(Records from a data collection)
..........

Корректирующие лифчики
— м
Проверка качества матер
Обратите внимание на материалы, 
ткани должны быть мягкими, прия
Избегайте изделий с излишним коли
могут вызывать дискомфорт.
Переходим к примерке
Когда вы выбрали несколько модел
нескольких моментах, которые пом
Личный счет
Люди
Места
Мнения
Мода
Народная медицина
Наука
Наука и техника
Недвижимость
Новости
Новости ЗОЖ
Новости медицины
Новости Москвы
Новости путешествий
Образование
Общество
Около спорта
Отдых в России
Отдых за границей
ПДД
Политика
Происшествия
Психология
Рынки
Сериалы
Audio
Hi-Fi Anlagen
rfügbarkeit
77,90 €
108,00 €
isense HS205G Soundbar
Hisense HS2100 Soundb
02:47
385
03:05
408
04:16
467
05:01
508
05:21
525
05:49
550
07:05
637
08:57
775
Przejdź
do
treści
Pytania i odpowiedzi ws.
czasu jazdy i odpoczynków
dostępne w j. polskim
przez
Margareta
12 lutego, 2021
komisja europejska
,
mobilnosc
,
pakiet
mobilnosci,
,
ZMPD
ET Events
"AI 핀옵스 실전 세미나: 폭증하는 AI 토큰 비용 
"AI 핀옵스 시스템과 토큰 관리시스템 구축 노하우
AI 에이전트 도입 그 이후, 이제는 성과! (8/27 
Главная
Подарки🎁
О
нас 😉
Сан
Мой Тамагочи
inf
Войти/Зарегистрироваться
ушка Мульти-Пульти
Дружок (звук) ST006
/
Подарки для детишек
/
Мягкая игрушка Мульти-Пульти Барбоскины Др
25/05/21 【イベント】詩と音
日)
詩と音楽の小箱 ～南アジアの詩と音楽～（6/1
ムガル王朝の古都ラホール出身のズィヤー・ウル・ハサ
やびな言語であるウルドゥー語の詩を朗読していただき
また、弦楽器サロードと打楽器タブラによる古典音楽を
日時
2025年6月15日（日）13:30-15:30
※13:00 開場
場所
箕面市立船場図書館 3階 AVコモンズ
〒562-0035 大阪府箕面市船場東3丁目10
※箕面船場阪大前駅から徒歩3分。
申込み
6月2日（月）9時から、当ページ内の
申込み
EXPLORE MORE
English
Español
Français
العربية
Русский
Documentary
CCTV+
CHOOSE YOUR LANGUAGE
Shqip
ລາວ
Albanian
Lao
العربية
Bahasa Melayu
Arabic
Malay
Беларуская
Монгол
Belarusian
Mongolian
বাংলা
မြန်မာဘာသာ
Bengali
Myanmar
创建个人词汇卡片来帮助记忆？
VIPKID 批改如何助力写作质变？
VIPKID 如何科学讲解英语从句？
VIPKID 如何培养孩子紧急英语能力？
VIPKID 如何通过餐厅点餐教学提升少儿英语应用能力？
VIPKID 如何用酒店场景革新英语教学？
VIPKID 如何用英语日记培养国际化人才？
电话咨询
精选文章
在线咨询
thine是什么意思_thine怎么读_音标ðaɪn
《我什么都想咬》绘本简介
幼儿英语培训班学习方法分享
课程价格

..........

Task to complete:
Copy every line of the records above, starting with the first, up to and including the line containing "관리시스템 구축 노하우".

Answer box:
Корректирующие лифчики
— м
Проверка качества матер
Обратите внимание на материалы, 
ткани должны быть мягкими, прия
Избегайте изделий с излишним коли
могут вызывать дискомфорт.
Переходим к примерке
Когда вы выбрали несколько модел
нескольких моментах, которые пом
Личный счет
Люди
Места
Мнения
Мода
Народная медицина
Наука
Наука и техника
Недвижимость
Новости
Новости ЗОЖ
Новости медицины
Новости Москвы
Новости путешествий
Образование
Общество
Около спорта
Отдых в России
Отдых за границей
ПДД
Политика
Происшествия
Психология
Рынки
Сериалы
Audio
Hi-Fi Anlagen
rfügbarkeit
77,90 €
108,00 €
isense HS205G Soundbar
Hisense HS2100 Soundb
02:47
385
03:05
408
04:16
467
05:01
508
05:21
525
05:49
550
07:05
637
08:57
775
Przejdź
do
treści
Pytania i odpowiedzi ws.
czasu jazdy i odpoczynków
dostępne w j. polskim
przez
Margareta
12 lutego, 2021
komisja europejska
,
mobilnosc
,
pakiet
mobilnosci,
,
ZMPD
ET Events
"AI 핀옵스 실전 세미나: 폭증하는 AI 토큰 비용 
"AI 핀옵스 시스템과 토큰 관리시스템 구축 노하우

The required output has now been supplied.